«El balance político resulta negativo para España. No es, solo, por la corrupción rampante. Más grave es la inclinación hacia los modos autoritarios»
Nos encontramos en los amenes de la llamada “Transición democrática”, que sucedió, pacíficamente (con la excepción de la escoria de los terroristas vascos) al franquismo mortecino. Empezó con mucho entusiasmo y una gran honradez, pero, al final, se nos acaba de desmadrar. Una parecida secuencia de degradación se observó a lo largo de la II República.
Una de las claves de la perversión de la actual democracia ha sido el recurso a la corrupción política por parte de, casi, todos los partidos gobernantes. Con el tiempo, ha ido a más. Hasta el punto de llegar a la hipocresía de dejar sin castigo proporcionado a los que roban, no para su lucro personal, sino para el partido. El asunto no es nuevo. Hace más de un siglo, Santiago Ramón y Cajal se lamentaba: “Es singular paradoja creer que no se roba a nadie cuando se roba a todos”.
Digamos que la centralidad de los casos de corrupción se produce conforme avanza el valor de “disfrutar” de la vida. El ideal más característico de nuestro tiempo, amenazado por la inflación galopante, no deja de ser contradictorio con la miseria de la invasión de Ucrania. Realmente, se trata de una guerra civil europea. Así, se plantearon las dos guerras mundiales. Es manifiesto el proceso secular de la decadencia de Europa. También, al Parlamento de la Unión Europea le ha llegado la corrupción.

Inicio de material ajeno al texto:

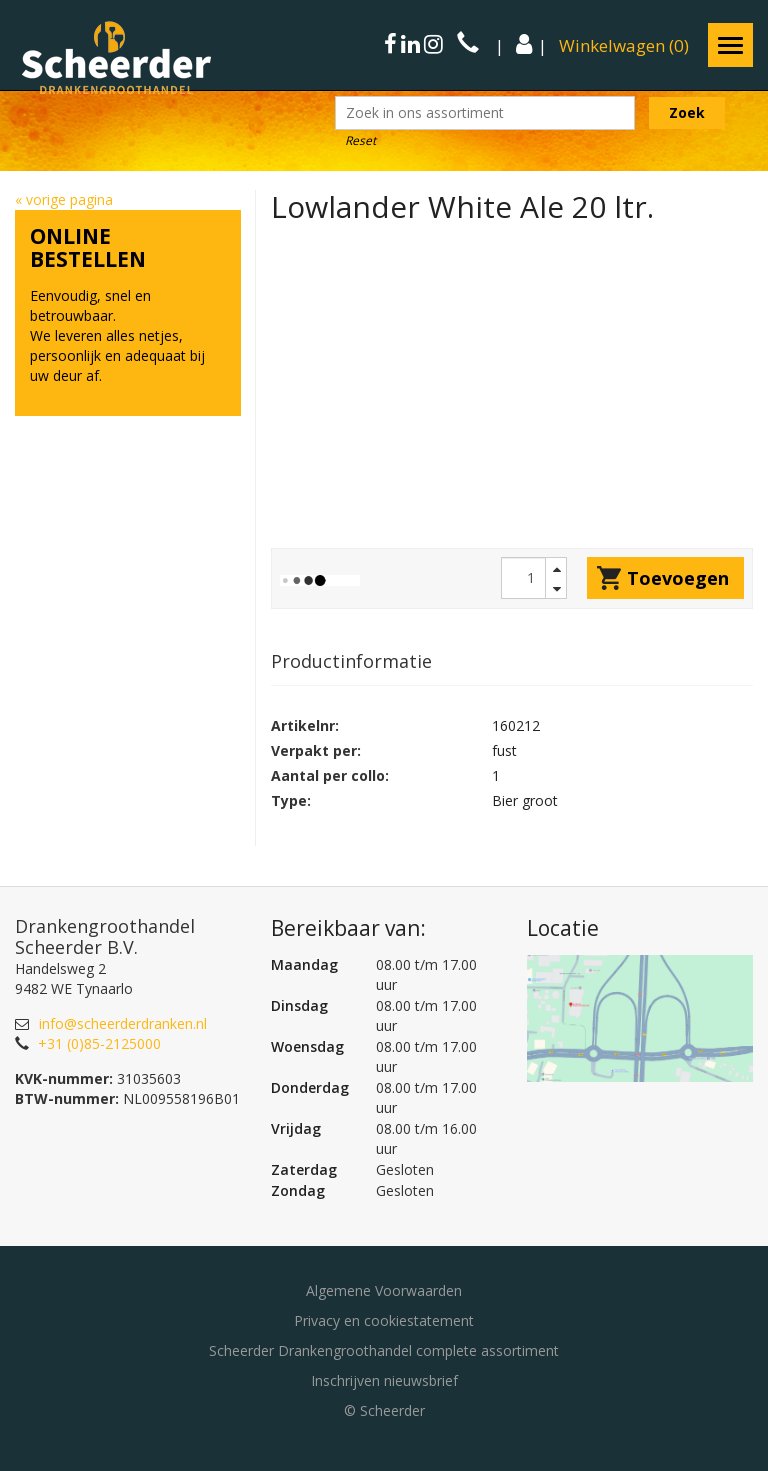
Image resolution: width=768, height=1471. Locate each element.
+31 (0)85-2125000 (99, 1043)
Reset (360, 140)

El balance político resulta, particularmente, negativo para España. No es, solo, por la corrupción rampante. Más grave es otro demonio familiar: la inclinación hacia los modos autoritarios, ahora, por medio del uso y abuso de la propaganda.
Hace un siglo, la Dictadura de Primo de Rivera y, después, el franquismo fueron regímenes del “ordeno y mando” de forma programática. La República y la Transición democrática han desembocado en parecidas prácticas autoritarias, simplemente, degenerando. Al igual que en la República, la Democracia actual se derrumba por la presión de Cataluña a favor de su secesión. Esto es, se desintegra la nación española, dizque la más antigua de Europa. El paso previo es aún más grave: los mandamases catalanes intentan erradicar la lengua castellana, con la que se comunican con el mundo. Véase el contraste con Irlanda, cuyo centenario de la independencia acabamos de celebrar. Se discutió, entonces, si el nuevo Estado se iba a quedar con el gaélico, prescindiendo del inglés invasor. Triunfo la sensatez. El inglés se adoptó como idioma común. Cien años después, Irlanda supera en bienestar al Reino Unido.
Cataluña fue la locomotora económica en el siglo XX español. Hoy, ya, no lo es. Su decadencia industrial es la más pronunciada en España. Pero, está cerca de conseguir la erradicación del castellano, al menos en la vida pública. Será un elemento adicional de su ulterior decadencia.
La degradación del experimento democrático no es, solo, el de la hegemonía ideológica del progresismo gobernante (una mezcla de comunismo latinoamericano y de tontería). El cual se traduce en una especie de noria, que eleva los cangilones con el agua de los impuestos, para derivarla en buena parte a las subvenciones de los estratos serviles.
Los recursos humanos de la población española se encuentran exhaustos. La tasa de fecundidad de las españolas es la más baja del mundo y de la historia. En España, hay más mascotas que niños. El malempleo real ha llegado a un extremo costosísimo. El Fisco no va a poder pagar las pensiones.
Se dirá que es un balance harto pesimista. No, lo que pasa es que la realidad es pésima.
Amando de Miguel para Libertad Digital.